Diacritics in html fields converted to character codes when exported

Hello,

I am having an issue in which any character containing a diacritic that is wrapped in an html tag is automatically being converted to its html character code by Omeka when exporting via the OAI-PMH plug in. This is an issue because the "&" character which starts these character codes is an escape character in xml, which causes parsing to fail when trying to aggregate by setSpecs (collection id), as is done by our local DPLA hub. Additionally, metadata fields end up being illegible and messy for individual fields that contain diacritic marks wrapped in html.

Is there anyway to avoid this?

Thanks!

Tristan

Can you link to or post an example request showing the problem, and/or the item show page for an item with the problem?

The OAI-PMH plugin itself should be outputting valid XML. If it's not, that's definitely a bug. But, I'd want to see what's actually happening to see if our output looks right or not.

Sure! An item such as this:

http://www.cppdigitallibrary.org/items/show/4451

If you look at the relation field, the "ü" character is automatically converted to "ü" when I change the field to an html field in order to provide a link to the external resource. When this is pulled in by our local DPLA hub the html is stripped leaving "Memento Mütter," which is undesirable.

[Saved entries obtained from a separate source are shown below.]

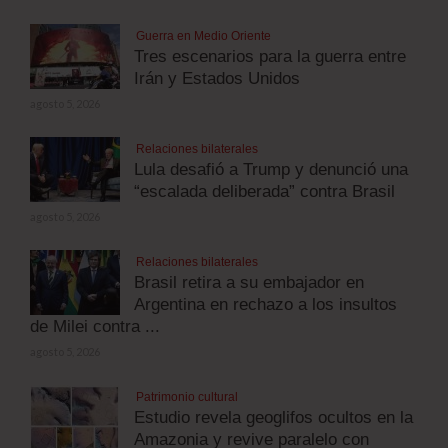
Guerra en Medio Oriente
Tres escenarios para la guerra entre
Irán y Estados Unidos
agosto 5, 2026
Relaciones bilaterales
Lula desafió a Trump y denunció una
“escalada deliberada” contra Brasil
agosto 5, 2026
Relaciones bilaterales
Brasil retira a su embajador en
Argentina en rechazo a los insultos
de Milei contra ...
agosto 5, 2026
Patrimonio cultural
Estudio revela geoglifos ocultos en la
Amazonia y revive paralelo con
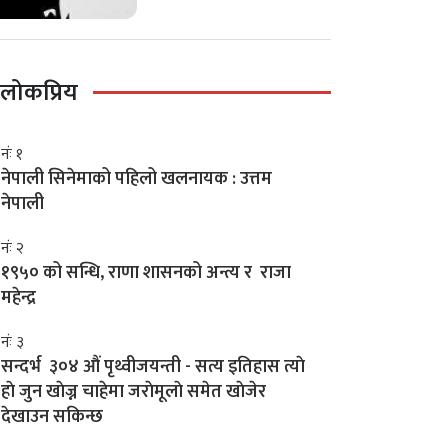
लोकप्रिय
नंः १
नेपाली सिनेमाको पहिलो खलनायक : उत्तम
नेपाली
नंः २
१९५० को सन्धि, राणा शासनको अन्त्य र राजा
महेन्द्र
नंः ३
सन्दर्भ ३०४ औं पृथ्वीजयन्ती - सत्य इतिहास त्याे
हाे जुन खाेज्न चाहेमा जराेमूलाे समेत खाेजेर
देखाउन सकिन्छ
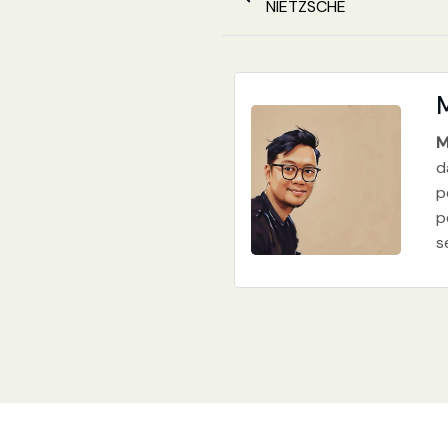
NIETZSCHE
M
d
p
p
s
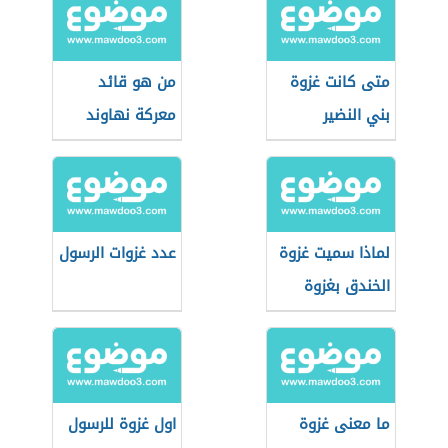
متى كانت غزوة
من هو قائد
بني النضير
معركة نهاوند
لماذا سميت غزوة
عدد غزوات الرسول
الخندق بغزوة
الأحزاب
ما معنى غزوة
اول غزوة للرسول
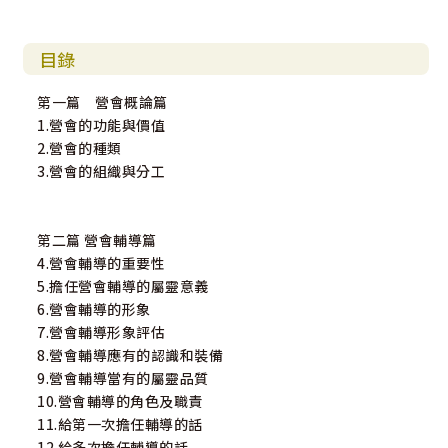
目錄
第一篇 營會概論篇
1.營會的功能與價值
2.營會的種類
3.營會的組織與分工
第二篇 營會輔導篇
4.營會輔導的重要性
5.擔任營會輔導的屬靈意義
6.營會輔導的形象
7.營會輔導形象評估
8.營會輔導應有的認識和裝備
9.營會輔導當有的屬靈品質
10.營會輔導的角色及職責
11.給第一次擔任輔導的話
12.給多次擔任輔導的話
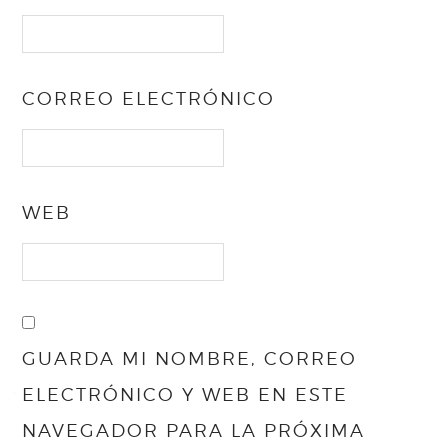
CORREO ELECTRÓNICO
WEB
GUARDA MI NOMBRE, CORREO
ELECTRÓNICO Y WEB EN ESTE
NAVEGADOR PARA LA PRÓXIMA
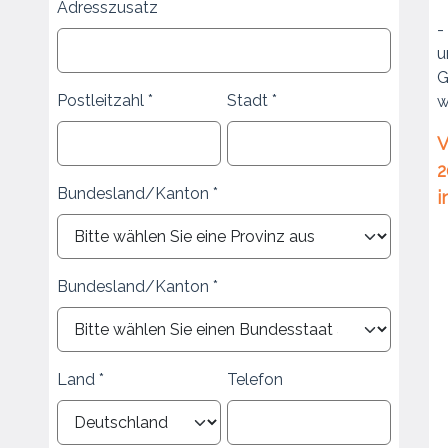
Adresszusatz
-
u
G
Postleitzahl
Stadt
w
V
2
Bundesland/Kanton
i
Bundesland/Kanton
Land
Telefon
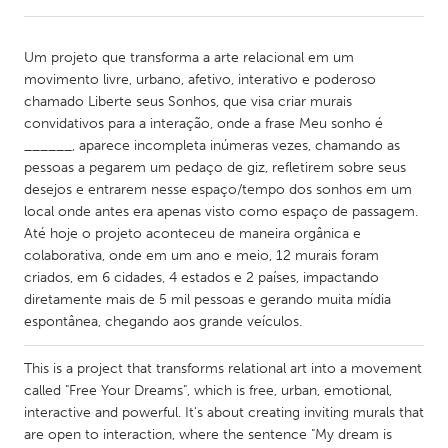
CANADA
Um projeto que transforma a arte relacional em um
Amherstburg
Kingston
movimento livre, urbano, afetivo, interativo e poderoso
chamado Liberte seus Sonhos, que visa criar murais
Kitchener-Waterloo
New Glasgow
convidativos para a interação, onde a frase Meu sonho é
Newmarket
Ottawa
______, aparece incompleta inúmeras vezes, chamando as
pessoas a pegarem um pedaço de giz, refletirem sobre seus
South Shore
Toronto
desejos e entrarem nesse espaço/tempo dos sonhos em um
local onde antes era apenas visto como espaço de passagem.
Até hoje o projeto aconteceu de maneira orgânica e
MALAYSIA
colaborativa, onde em um ano e meio, 12 murais foram
Kuala Lumpur
criados, em 6 cidades, 4 estados e 2 países, impactando
diretamente mais de 5 mil pessoas e gerando muita mídia
espontânea, chegando aos grande veículos.
NETHERLANDS
Leiden
Rotterdam
This is a project that transforms relational art into a movement
Utrecht
called "Free Your Dreams", which is free, urban, emotional,
interactive and powerful. It's about creating inviting murals that
are open to interaction, where the sentence "My dream is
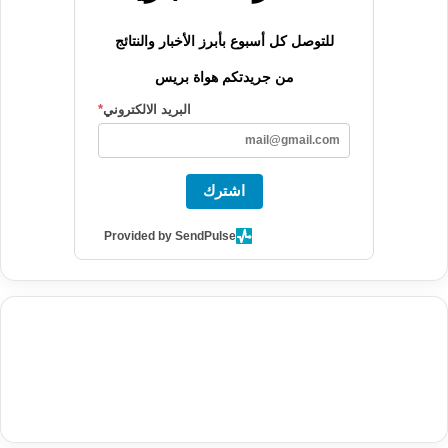
للتوصل كل أسبوع بأبرز الأخبار والنتائج
من جريدتكم هواة بريس
البريد الالكتروني
*
اشترك
Provided by SendPulse
agence de communication digitale au Maroc
services marketing
digital
stratégie SEO et optimisation web
actualité economique
btp Maroc
actualité btp maroc
maroc
آخر أخبار الرياضة
تحليل مباريات
كرة القدم
أخبار الهواة
نتائج مباريات الهواة
seo
buy iptv
iptv subscription
specialist
trend news
best iptv
agence marketing presse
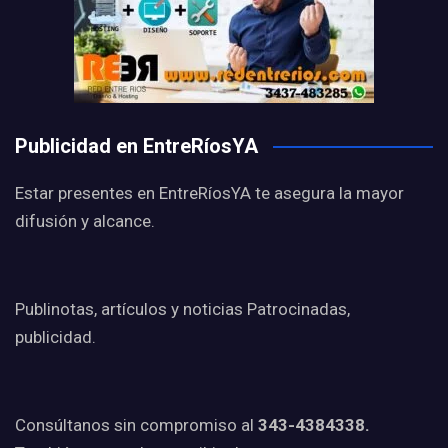
Publicidad en EntreRíosYA
Estar presentes en EntreRíosYA te asegura la mayor
difusión y alcance.
Publinotas, artículos y noticias Patrocinadas,
publicidad.
Consúltanos sin compromiso al
343-4384338.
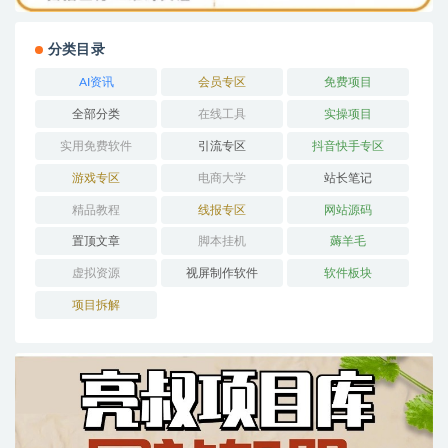
分类目录
AI资讯
会员专区
免费项目
全部分类
在线工具
实操项目
实用免费软件
引流专区
抖音快手专区
游戏专区
电商大学
站长笔记
精品教程
线报专区
网站源码
置顶文章
脚本挂机
薅羊毛
虚拟资源
视屏制作软件
软件板块
项目拆解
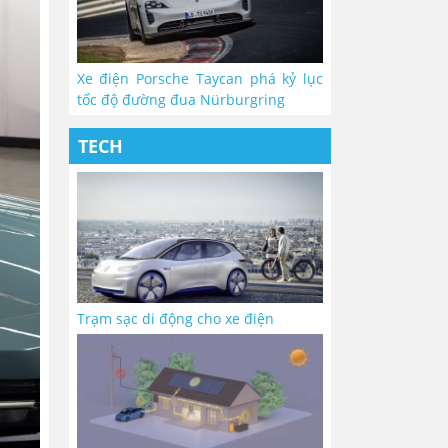
Xe điện Porsche Taycan phá kỷ lục
tốc độ đường đua Nürburgring
TECH
Trạm sạc di động cho xe điện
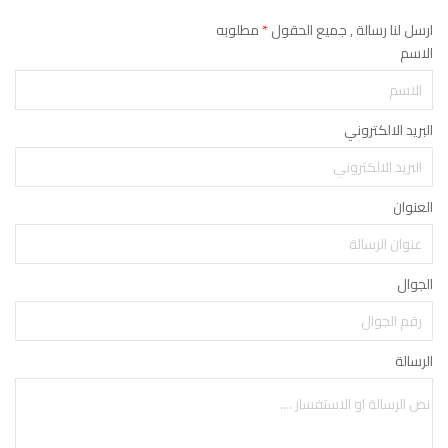
ارسل لنا رسالة , جميع الحقول
*
مطلوبه
الاسم
البريد الالكتروني
العنوان
الجوال
الرسالة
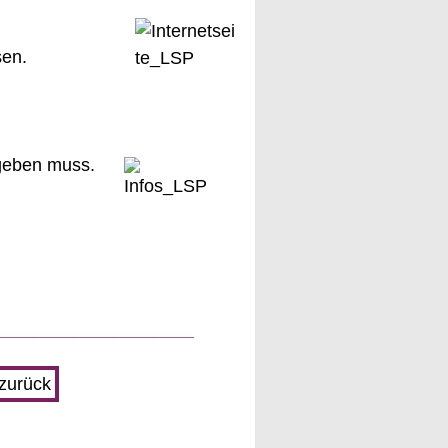
sen.
 geben muss.
____________________
 zurück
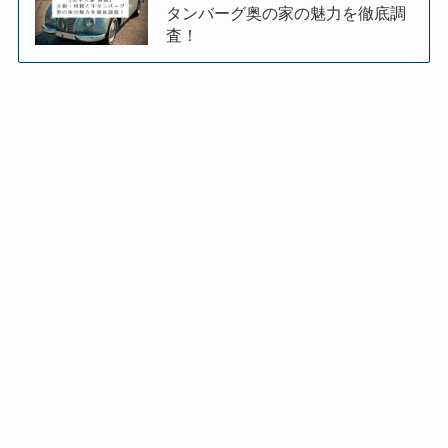
タンバーグ奥の家の魅力を徹底調
査！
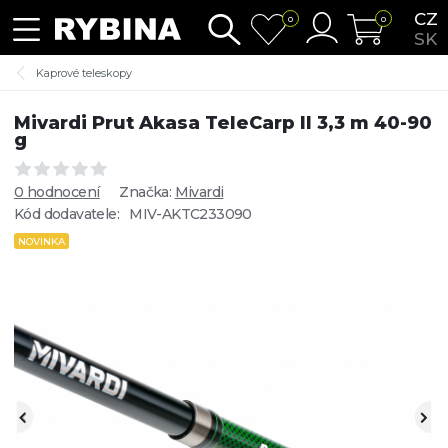
CZ
0
0
SK
Kaprové teleskopy
Mivardi Prut Akasa TeleCarp II 3,3 m 40-90
g
0 hodnocení
Značka:
Mivardi
Kód dodavatele:
MIV-AKTC233090
NOVINKA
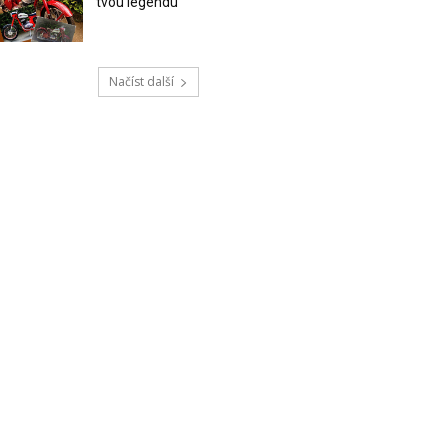
tvou legendu
Načíst další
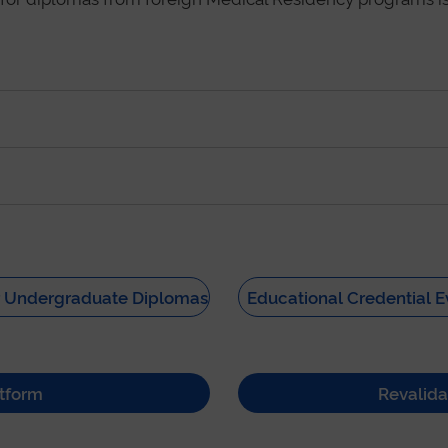
or Undergraduate Diplomas
Educational Credential E
atform
Revalida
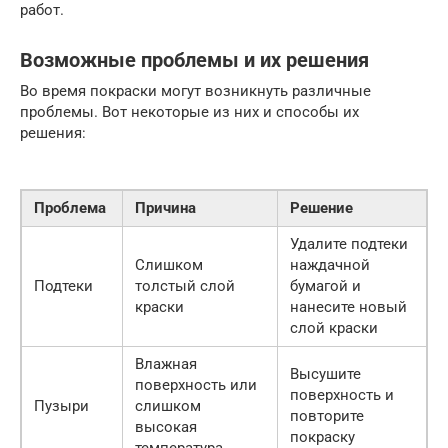
работ.
Возможные проблемы и их решения
Во время покраски могут возникнуть различные
проблемы. Вот некоторые из них и способы их
решения:
Проблема
Причина
Решение
Удалите подтеки
Слишком
наждачной
Подтеки
толстый слой
бумагой и
краски
нанесите новый
слой краски
Влажная
Высушите
поверхность или
поверхность и
Пузыри
слишком
повторите
высокая
покраску
температура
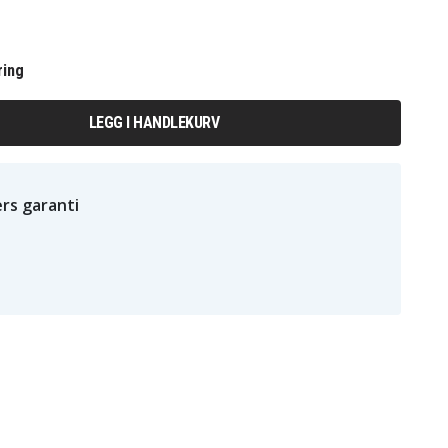
ring
LEGG I HANDLEKURV
rs garanti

The XML parsing issue came when I had collections that had html tags in the collection metadata such as "Traité d'anatomie humaine (1891), Leo Testut" for the title of a collection. The "é" character is converted to "é" (since I had the title italicized) , and since the "&" character is an escape character in XML, the listSets query broke. Alternately, checking the listSets with the OAI-PMH validator gave me an "invalid request" response. I have since removed the html from those collections in order to allow the PA DPLA hub to do a test aggregation, so you will no longer see a broken response with our request URL. Ideally however, we'd love to be able to keep the formatting locally, even if the html needs to be stripped for aggregation, particularly as we'd like to be able to link to as many related resources as possible without having sloppy metadata aggregated.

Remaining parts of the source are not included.